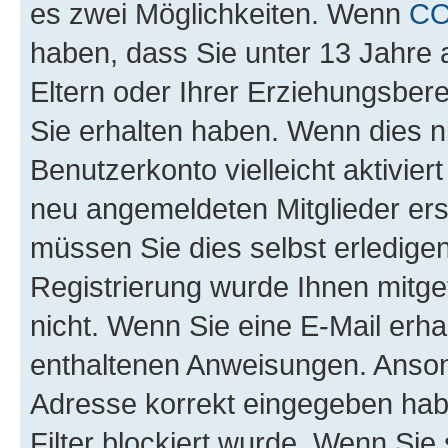
es zwei Möglichkeiten. Wenn
C
haben, dass Sie unter 13 Jahre a
Eltern oder Ihrer Erziehungsber
Sie erhalten haben. Wenn dies nic
Benutzerkonto vielleicht aktivie
neu angemeldeten Mitglieder ers
müssen Sie dies selbst erledigen
Registrierung wurde Ihnen mitgete
nicht. Wenn Sie eine E-Mail erha
enthaltenen Anweisungen. Ansons
Adresse korrekt eingegeben hab
Filter blockiert wurde. Wenn Sie 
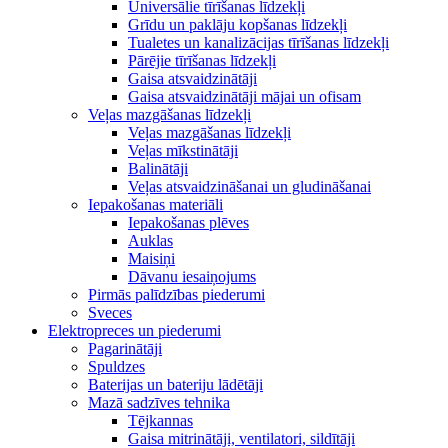
Universālie tīrīšanas līdzekļi
Grīdu un paklāju kopšanas līdzekļi
Tualetes un kanalizācijas tīrīšanas līdzekļi
Pārējie tīrīšanas līdzekļi
Gaisa atsvaidzinātāji
Gaisa atsvaidzinātāji mājai un ofisam
Veļas mazgāšanas līdzekļi
Veļas mazgāšanas līdzekļi
Veļas mīkstinātāji
Balinātāji
Veļas atsvaidzināšanai un gludināšanai
Iepakošanas materiāli
Iepakošanas plēves
Auklas
Maisiņi
Dāvanu iesaiņojums
Pirmās palīdzības piederumi
Sveces
Elektropreces un piederumi
Pagarinātāji
Spuldzes
Baterijas un bateriju lādētāji
Mazā sadzīves tehnika
Tējkannas
Gaisa mitrinātāji, ventilatori, sildītāji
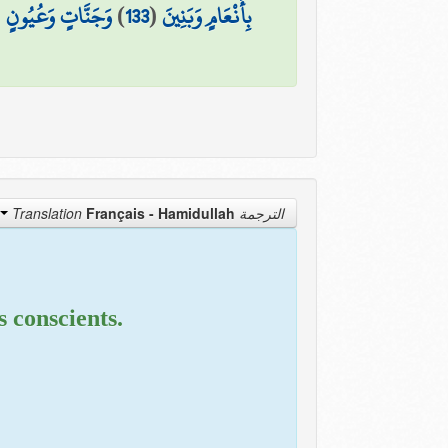
(
وَجَنَّاتٍ وَعُيُونٍ
)
133
(
بِأَنْعَامٍ وَبَنِينَ
Français - Hamidullah
الترجمة Translation
 conscients.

■ ■ ■

> _Problem_:
Output the records exactly as they appear, skipping any pictures.

> _Response area_:
es zwei Möglichkeiten. Wenn
C
haben, dass Sie unter 13 Jahre a
Eltern oder Ihrer Erziehungsber
Sie erhalten haben. Wenn dies nic
Benutzerkonto vielleicht aktivie
neu angemeldeten Mitglieder ers
müssen Sie dies selbst erledigen
Registrierung wurde Ihnen mitgete
nicht. Wenn Sie eine E-Mail erha
enthaltenen Anweisungen. Ansons
Adresse korrekt eingegeben hab
Filter blockiert wurde. Wenn Sie 
Universālie tīrīšanas līdzekļi
Grīdu un paklāju kopšanas līdzekļi
Tualetes un kanalizācijas tīrīšanas līdzekļi
Pārējie tīrīšanas līdzekļi
Gaisa atsvaidzinātāji
Gaisa atsvaidzinātāji mājai un ofisam
Veļas mazgāšanas līdzekļi
Veļas mazgāšanas līdzekļi
Veļas mīkstinātāji
Balinātāji
Veļas atsvaidzināšanai un gludināšanai
Iepakošanas materiāli
Iepakošanas plēves
Auklas
Maisiņi
Dāvanu iesaiņojums
Pirmās palīdzības piederumi
Sveces
Elektropreces un piederumi
Pagarinātāji
Spuldzes
Baterijas un bateriju lādētāji
Mazā sadzīves tehnika
Tējkannas
Gaisa mitrinātāji, ventilatori, sildītāji
(
وَجَنَّاتٍ وَعُيُونٍ
)
133
(
بِأَنْعَامٍ وَبَنِينَ
Français - Hamidullah
الترجمة Translation
 conscients.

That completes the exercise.